ASSUMER L'AFRIQUE

Apprendre à exister.

Moi


 

Photographie de Ranjatiana A. Rakotondrabe

 

Il m’a fallu du temps, peut-être beaucoup de temps, pour apprendre qu’il ne faut pas avoir le temps de se plaindre. Chaque moment, de bonheur ou de douleur, est appelé à passer. Chaque moment quel qu’il soit doit nous laisser en mouvement. Sinon nous risquons de nous endormir sur les meilleurs ou d’être condamnés à endurer les moins bons. Quelle vie ennuyeuse aurions-nous si aucun projet ne nous résistait et si aucun effort il ne nous restait !

 

Ma propre vie m’effraie. Que puis-je bien faire ? Je ne sais pas. Quelles sont mes valeurs ? J’ai toujours voulu en avoir mais ne les connais pas. Quels sont mes torts ? Je voudrais toujours les assumer.

 

À ma famille je dois tout. De ce tout, quelques images me restent ; d’autres sont mortes ; certaines reviennent souvent. Qu’attend-elle de moi ? Mes parents qui m’ont beaucoup appris ne me l’ont jamais dit. Les voir s’occuper de nous avec une bonté si naturelle m’a gardé de cette question. Ils ne font que leur devoir, me suis-je souvent dit. Sans encore trouver quel est le mien à leur égard. L’idée de passer à côté de lui ôterait tout mérite à ma vie.  Elle me fait peur.

 

J’ai recueilli dans ma vie beaucoup de prières, de sourires, d’amitiés, d’encouragements, d’encadrements, de silences, de pardons, de colères. De la part de personnes étrangères à ma vie. De la part de personnes que je n’ai plus revues. De la part de personnes qui ne se sont plus désengagées de ma vie depuis qu’elles l’ont connue, malgré mes silences et mes absences. Qui suis-je pour mériter de telles faveurs ? Les méprisé-je en disant rien ? Sais-je seulement le nom de chacun, la place que je lui réserve, ce que je lui dois ? Soyons honnête : non. J’ai toujours préféré les relations humaines, mais distantes. Considérer la vie de chacun avec respect, mais jamais y entrer. Je veux qu’elle réussisse et me bats violemment contre tout accès de jalousie. Je veux que les gens sourient et tant mieux si je n’en sais pas plus. Je ne suis pas à l’aise à côté d’une personne triste, veux tout faire pour lui revoir son enthousiasme, mais évite de lui demander ce qui l’a ainsi rendue. Je me défends évidemment d’être superficiel. Les non-dits et l’instabilité humaine m’ont à jamais abandonné à la prudence.

 

Je veux aussi plaire, mais pas à tout prix. Je sais aussi bien tenir compte que me débarrasser du jugement des autres. Tout dépend de son bien-fondé ; jamais du nombre qui le porte. L’avis d’un marginal a chez moi une qualité que n’a pas une assemblée qui parle à mon absence. J’ai peur d’avoir été lâche. J’ai peur d’être un jour lâche. D’altérer ma souveraineté.
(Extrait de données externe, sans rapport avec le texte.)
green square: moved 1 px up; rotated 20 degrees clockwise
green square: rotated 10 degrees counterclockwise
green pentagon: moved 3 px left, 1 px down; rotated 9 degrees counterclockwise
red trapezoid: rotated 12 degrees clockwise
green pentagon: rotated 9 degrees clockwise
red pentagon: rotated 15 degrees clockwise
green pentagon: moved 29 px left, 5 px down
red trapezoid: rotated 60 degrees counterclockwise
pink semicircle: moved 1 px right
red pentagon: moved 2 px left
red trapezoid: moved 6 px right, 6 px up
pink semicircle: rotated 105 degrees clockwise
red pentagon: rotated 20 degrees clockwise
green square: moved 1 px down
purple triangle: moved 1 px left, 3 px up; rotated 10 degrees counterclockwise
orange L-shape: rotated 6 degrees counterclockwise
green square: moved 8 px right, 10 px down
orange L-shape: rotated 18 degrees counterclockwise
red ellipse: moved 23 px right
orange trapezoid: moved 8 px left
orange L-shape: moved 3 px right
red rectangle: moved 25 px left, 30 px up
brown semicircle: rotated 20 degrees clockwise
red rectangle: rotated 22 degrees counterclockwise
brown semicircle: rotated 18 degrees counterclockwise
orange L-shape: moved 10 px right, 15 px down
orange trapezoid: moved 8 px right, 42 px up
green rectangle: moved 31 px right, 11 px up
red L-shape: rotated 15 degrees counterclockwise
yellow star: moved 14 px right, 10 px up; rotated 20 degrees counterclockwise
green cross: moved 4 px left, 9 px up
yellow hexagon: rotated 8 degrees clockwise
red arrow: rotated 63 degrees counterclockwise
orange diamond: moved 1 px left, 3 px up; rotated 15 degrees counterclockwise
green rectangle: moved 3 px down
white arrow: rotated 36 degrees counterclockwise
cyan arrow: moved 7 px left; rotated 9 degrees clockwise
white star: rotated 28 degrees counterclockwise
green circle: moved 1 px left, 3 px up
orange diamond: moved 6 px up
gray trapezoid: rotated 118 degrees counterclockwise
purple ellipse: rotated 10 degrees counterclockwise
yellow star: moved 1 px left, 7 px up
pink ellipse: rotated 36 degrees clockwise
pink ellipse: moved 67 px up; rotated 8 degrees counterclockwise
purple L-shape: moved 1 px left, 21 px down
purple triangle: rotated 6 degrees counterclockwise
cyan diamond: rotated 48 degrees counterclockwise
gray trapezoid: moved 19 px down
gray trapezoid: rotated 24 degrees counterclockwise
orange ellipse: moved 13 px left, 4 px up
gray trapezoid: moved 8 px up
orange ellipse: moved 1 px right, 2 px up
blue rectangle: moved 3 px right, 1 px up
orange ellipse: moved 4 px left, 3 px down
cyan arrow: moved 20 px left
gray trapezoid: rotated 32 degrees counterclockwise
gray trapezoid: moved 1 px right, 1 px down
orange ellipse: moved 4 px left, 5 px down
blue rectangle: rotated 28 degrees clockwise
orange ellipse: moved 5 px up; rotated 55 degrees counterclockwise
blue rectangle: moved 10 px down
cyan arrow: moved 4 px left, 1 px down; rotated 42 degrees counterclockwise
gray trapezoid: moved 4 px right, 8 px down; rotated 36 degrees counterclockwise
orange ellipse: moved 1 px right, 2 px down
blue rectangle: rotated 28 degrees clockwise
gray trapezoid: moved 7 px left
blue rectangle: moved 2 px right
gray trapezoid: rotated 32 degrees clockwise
Y échapperai-je ?

 

Il y a aussi ma citoyenneté. Je veux servir mon quartier, ma région, mon pays, mon continent et par là le monde. Comment mériter d’eux malgré toute ma volonté ? D’autres avant moi ont nourri ce devoir. Personne ne peut dire qu’ils l’ont achevé. Comment faire mieux qu’eux ? Je ne le sais pas encore. Pourtant Dieu Sait que je veux le temps marcher plus vite. Me confronter à ces défis de nos populations qui m’ont suivi partout au point où je ne sais plus les contours de ma propre vie. Aussi ne sais-je même pas à quand est ma mort.

 

En somme, la seule chose que je sais de moi est l’incertitude. En sera-t-il autrement ? En a-t-il d’ailleurs été autrement ? Là encore je dois avouer que non. J’ignore tout de l’avenir et veux beaucoup offrir. Mon seul espoir est que me voyant marcher sur le chemin de l’effort, il ait pitié de moi et me donne le courage de ne pas décevoir ma famille, mes amis, mon quartier, ma région, mon pays, mon continent, mon monde.

 

Et que tous soient tout au moins aussi heureux que moi.